The FS states: “The IRS routinely conducts these face-to-face visits. The primary factors of these visits are to make contact with taxpayers who have a previously known tax issue that wasn't resolved through mail contact. The first face-to-face contact from a revenue officer is almost always unannounced.”

CPAs with clients who have filing and payment issues should ensure that the taxpayers have current Powers of Attorney (POAs) on file to include all forms and years that might be of concern. These clients should be notified of the possibility that they may be visited unannounced by IRS personnel. If they are contacted by the IRS, the taxpayers should inform the IRS officer that they do have a POA on file and the officer must contact the taxpayer’s representative.

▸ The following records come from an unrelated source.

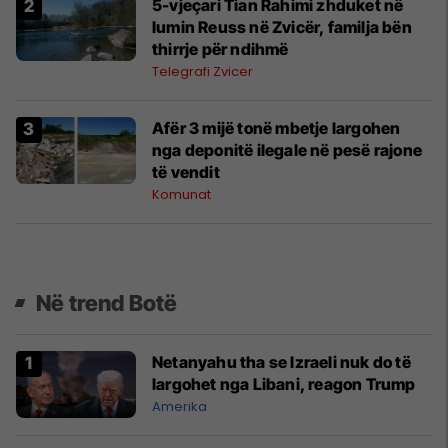
5-vjeçari Tian Rahimi zhduket në
lumin Reuss në Zvicër, familja bën
thirrje për ndihmë
Telegrafi Zvicer
Afër 3 mijë tonë mbetje largohen
nga deponitë ilegale në pesë rajone
të vendit
Komunat
Në trend Botë
Netanyahu tha se Izraeli nuk do të
largohet nga Libani, reagon Trump
Amerika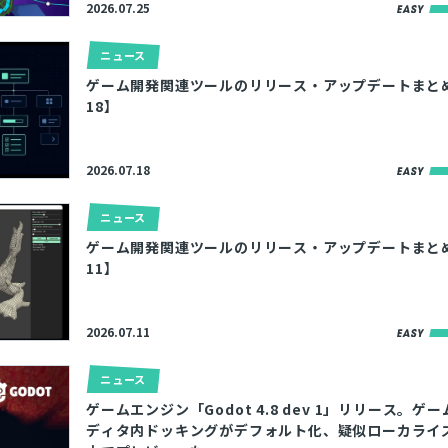
2026.07.25
とじる
ニュース
検索
ゲーム開発関連ツールのリリース・アップデートまとめ【2
18】
2026.07.18
ニュース
ゲーム開発関連ツールのリリース・アップデートまとめ【2
11】
2026.07.11
ニュース
ゲームエンジン「Godot 4.8 dev 1」リリース。ゲ
ディタ内ドッキングがデフォルト化、疑似ローカライ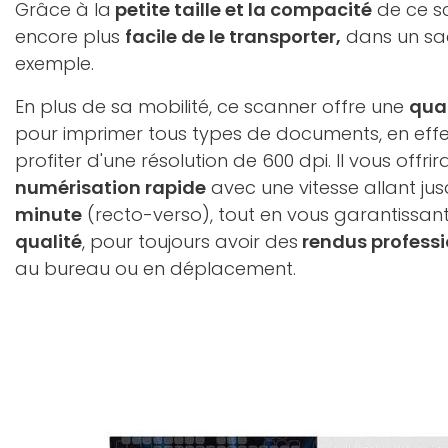
Grâce à la
petite taille et la compacité
de ce sc
encore plus
facile de le transporter,
dans un sa
exemple.
En plus de sa mobilité, ce scanner offre une
qual
pour imprimer tous types de documents, en effe
profiter d'une résolution de 600 dpi. Il vous offr
numérisation rapide
avec une vitesse allant ju
minute
(recto-verso), tout en vous garantissan
qualité
, pour toujours avoir des
rendus professi
au bureau ou en déplacement.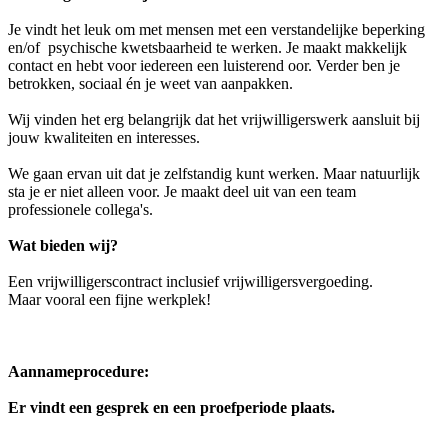
Je vindt het leuk om met mensen met een verstandelijke beperking
en/of psychische kwetsbaarheid te werken. Je maakt makkelijk
contact en hebt voor iedereen een luisterend oor. Verder ben je
betrokken, sociaal én je weet van aanpakken.
Wij vinden het erg belangrijk dat het vrijwilligerswerk aansluit bij
jouw kwaliteiten en interesses.
We gaan ervan uit dat je zelfstandig kunt werken. Maar natuurlijk
sta je er niet alleen voor. Je maakt deel uit van een team
professionele collega's.
Wat bieden wij?
Een vrijwilligerscontract inclusief vrijwilligersvergoeding.
Maar vooral een fijne werkplek!
Aannameprocedure:
Er vindt een gesprek en een proefperiode plaats.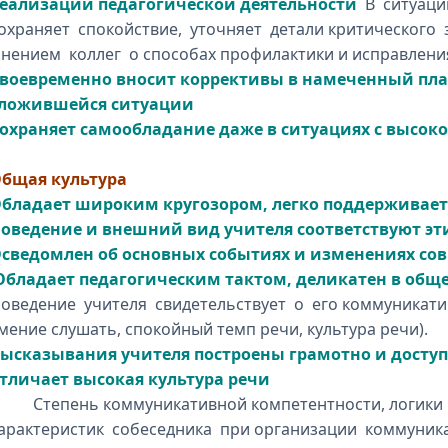
еализации педагогической деятельности
В ситуаци
охраняет спокойствие, уточняет детали критического
нением коллег о способах профилактики и исправлени
воевременно вносит коррективы в намеченный план
ложившейся ситуации
охраняет самообладание даже в ситуациях с высок
бщая культура
бладает широким кругозором, легко поддерживае
оведение и внешний вид учителя соответствуют 
сведомлен об основных событиях и изменениях с
бладает педагогическим тактом, деликатен в общ
оведение учителя свидетельствует о его коммуникат
мение слушать, спокойный темп речи, культура речи).
ысказывания учителя построены грамотно и доступ
тличает высокая культура речи
тепень коммуникативной компетентности, логики 
арактеристик собеседника при организации коммуник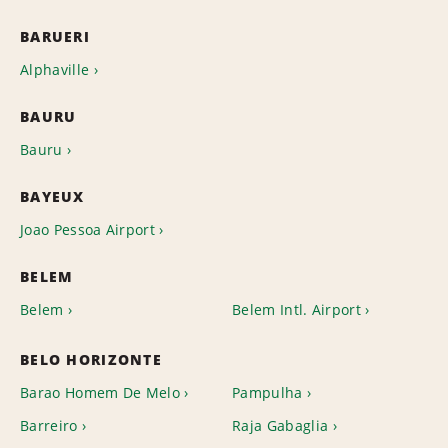
BARUERI
Alphaville
BAURU
Bauru
BAYEUX
Joao Pessoa Airport
BELEM
Belem
Belem Intl. Airport
BELO HORIZONTE
Barao Homem De Melo
Pampulha
Barreiro
Raja Gabaglia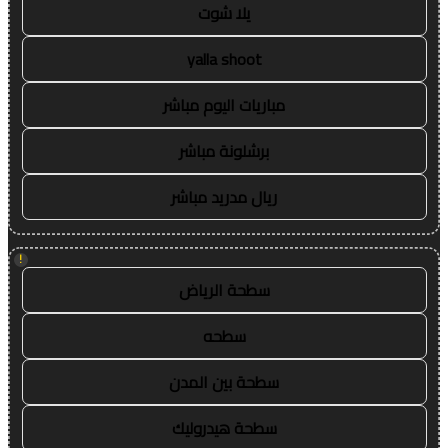
يلا شوت
yalla shoot
مباريات اليوم مباشر
برشلونة مباشر
ريال مدريد مباشر
!
سطحة الرياض
سطحه
سطحة بين المدن
سطحة هيدروليك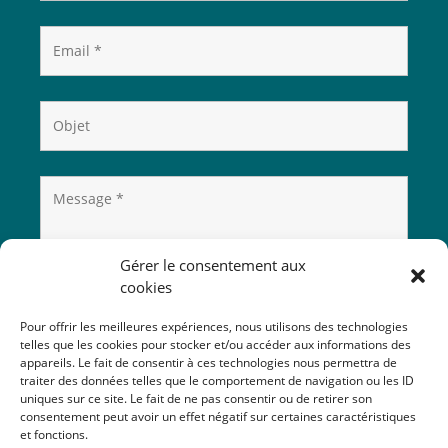
Gérer le consentement aux
cookies
Pour offrir les meilleures expériences, nous utilisons des technologies
telles que les cookies pour stocker et/ou accéder aux informations des
appareils. Le fait de consentir à ces technologies nous permettra de
traiter des données telles que le comportement de navigation ou les ID
uniques sur ce site. Le fait de ne pas consentir ou de retirer son
consentement peut avoir un effet négatif sur certaines caractéristiques
et fonctions.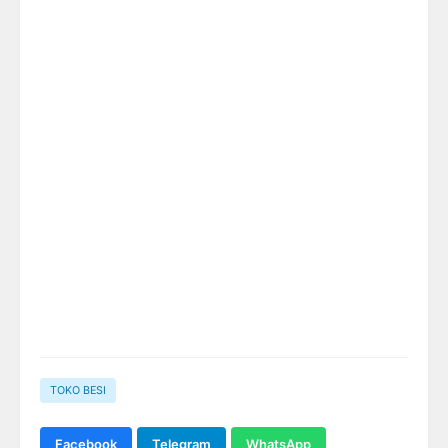
TOKO BESI
Facebook
Telegram
WhatsApp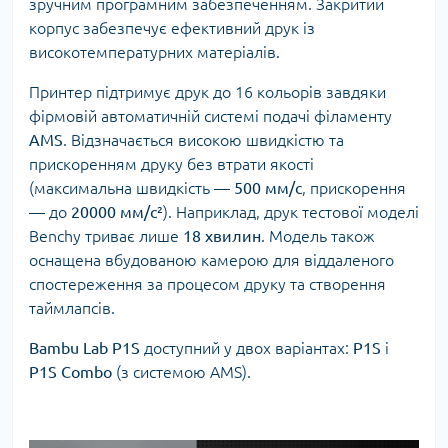
зручним програмним забезпеченням. Закритий
корпус забезпечує ефективний друк із
високотемпературних матеріалів.
Принтер підтримує друк до 16 кольорів завдяки
фірмовій автоматичній системі подачі філаменту
AMS
. Відзначається високою швидкістю та
прискоренням друку без втрати якості
(максимальна швидкість —
500 мм/с
, прискорення
— до
20000 мм/с²
). Наприклад, друк тестової моделі
Benchy триває лише
18 хвилин
. Модель також
оснащена вбудованою камерою для віддаленого
спостереження за процесом друку та створення
таймлапсів.
Bambu Lab P1S
доступний у двох варіантах:
P1S
і
P1S Combo
(з системою AMS).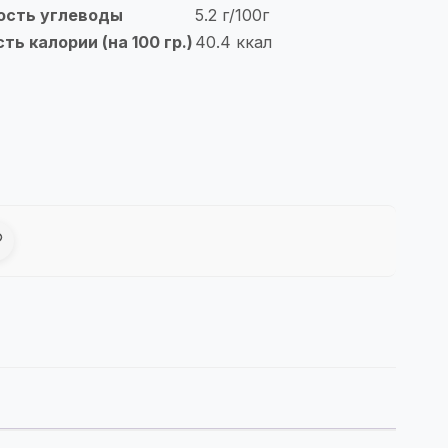
ость углеводы
5.2 г/100г
ь калории (на 100 гр.)
40.4 ккал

https://www.irs.gov/newsroom/special-irs-efforts-to-focus-on-tax-compliance-education-begin

 

 


Protect Personal and Financial Information Online

TXCPA's Federal Tax Policy Committee supports the IRS and Security Summit initiative to remind individuals to take these basic steps to protect personal data:

  • Use security software for computers and mobile phones – and keep it updated.
  • Protect personal information; don’t hand it out to just anyone.
  • Use strong and unique passwords for all accounts.
  • Use two-factor authentication whenever possible.
  • Shop only secure websites; look for the “https” in web addresses; avoid shopping on unsecured and public Wi-Fi in places like shopping malls.
  • Routinely back up files on computers and mobile phones.

Expect Greater IRS Focus on Alimony Deduction

By William Stromsem, CPA, J.D., Assistant Professor, George Washington University School of Business

 

With millions more taxpayers using the higher standard deduction instead of itemizing, IRS auditors may focus more on the reporting of income and deductions going towards adjusted gross income (AGI), particularly alimony. While many “above the line” items are supported by 1099 reporting, there is no 1099 reporting requirement for alimony payments and IRS procedures have been weak in identifying income reporting discrepancies by checking on reported payee taxpayer identification numbers (TINs) provided in the return.

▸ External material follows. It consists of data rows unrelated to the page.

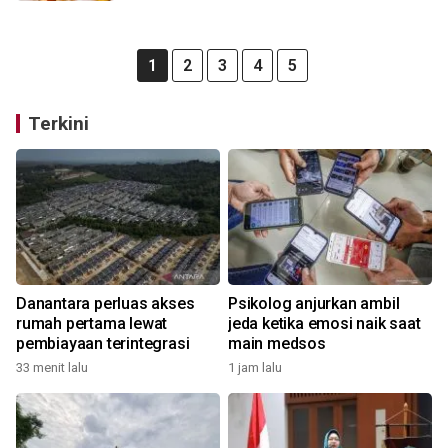
1
2
3
4
5
Terkini
Danantara perluas akses
Psikolog anjurkan ambil
rumah pertama lewat
jeda ketika emosi naik saat
pembiayaan terintegrasi
main medsos
33 menit lalu
1 jam lalu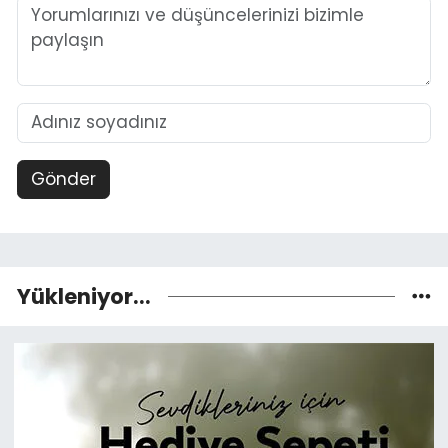
Gönder
Yükleniyor...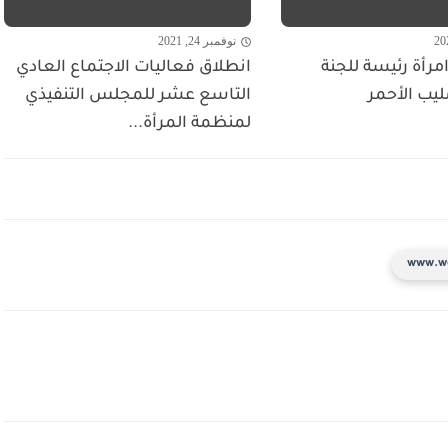
نوفمبر 24, 2021
مرأة رئيسة للجنة
انطلاق فعاليات الاجتماع العادي
ليب الأحمر
التاسع عشر للمجلس التنفيذي
لمنظمة المرأة...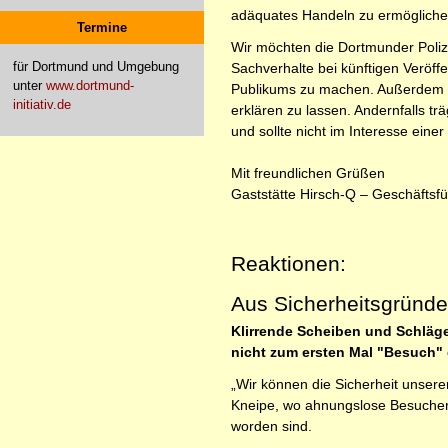
adäquates Handeln zu ermöglich
Termine
Wir möchten die Dortmunder Polize
für Dortmund und Umgebung
Sachverhalte bei künftigen Veröff
unter
www.dortmund-
Publikums zu machen. Außerdem mö
initiativ.de
erklären zu lassen. Andernfalls t
und sollte nicht im Interesse eine
Mit freundlichen Grüßen
Gaststätte Hirsch-Q – Geschäfts
Reaktionen:
Aus Sicherheitsgründe
Klirrende Scheiben und Schläge
nicht zum ersten Mal "Besuch" 
„Wir können die Sicherheit unserer
Kneipe, wo ahnungslose Besucher, 
worden sind.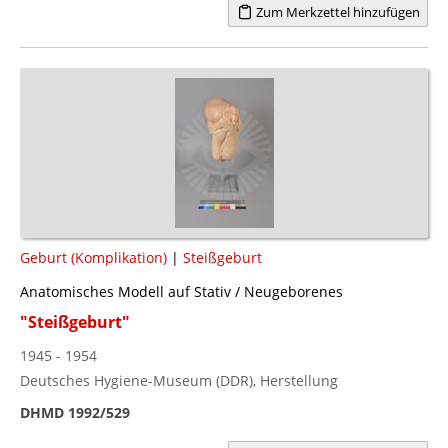
Zum Merkzettel hinzufügen
Geburt (Komplikation)
|
Steißgeburt
Anatomisches Modell auf Stativ / Neugeborenes
"Steißgeburt"
1945 - 1954
Deutsches Hygiene-Museum (DDR), Herstellung
DHMD 1992/529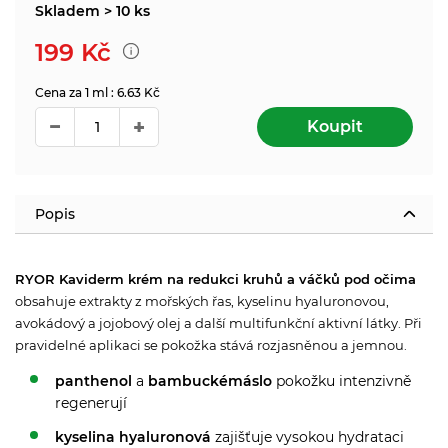
Skladem > 10 ks
199
Kč
Cena za 1 ml : 6.63 Kč
Koupit
Popis
RYOR Kaviderm krém na redukci kruhů a váčků pod očima
o
bsahuje extrakty z mořských řas, kyselinu hyaluronovou,
avokádový a jojobový olej a další multifunkční aktivní látky. P
ři
pravidelné aplikaci se pokožka stává rozjasněnou a jemnou.
panthenol
a
bambucké
máslo
pokožku intenzivně
regenerují
kyselina hyaluronová
zajišťuje vysokou hydrataci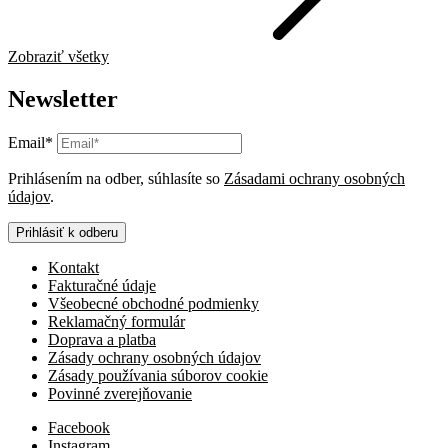
Zobraziť všetky
Newsletter
Email*
Prihlásením na odber, súhlasíte so
Zásadami ochrany osobných
údajov
.
Prihlásiť k odberu
Kontakt
Fakturačné údaje
Všeobecné obchodné podmienky
Reklamačný formulár
Doprava a platba
Zásady ochrany osobných údajov
Zásady používania súborov cookie
Povinné zverejňovanie
Facebook
Instagram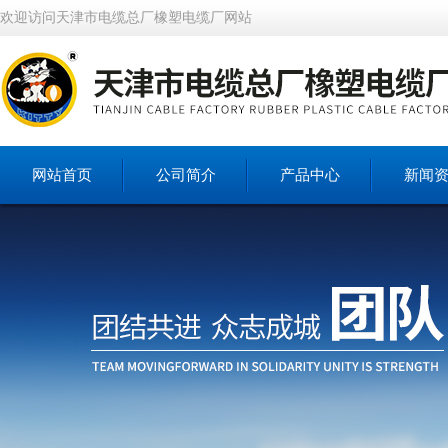
欢迎访问天津市电缆总厂橡塑电缆厂网站
网站首页
公司简介
产品中心
新闻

In August, the Treasury Inspector General for Tax Administration (TIGTA) revealed a $3.2 billion tax gap in alimony reporting that has grown since the Tax Cuts and Jobs Act of 2017 (TCJA) changed the law regarding alimony. TIGTA recommends that the IRS modify its compliance strategies to include specific actions, including verifying recipient TINs and assessing penalties when necessary.


Prior to the TCJA, alimony could be deducted by the payor and had to be included in the income of the recipient. The act eliminated both the deduction and the inclusion for divorce or separation decrees executed after 2018 or executed before 2019, but later modified if the modification expressly states that the new law applies. Taxpayer confusion over the prior law may be compounded by this change and even in the past, any confusion seems to have been resolved by taxpayers overwhelmingly on the side of overstating deductions and underreporting income.


As the IRS focuses more on alimony, we need to do so as well to avoid possible taxpayer and return preparer penalties. Taxpayer organizers may have to be beefed up in this area. The organizer should include questions about the recipient, recipient’s Social Security number (SSN) and the amount; the date the divorce or separation instrument was executed; and whether there have been any changes since 2018.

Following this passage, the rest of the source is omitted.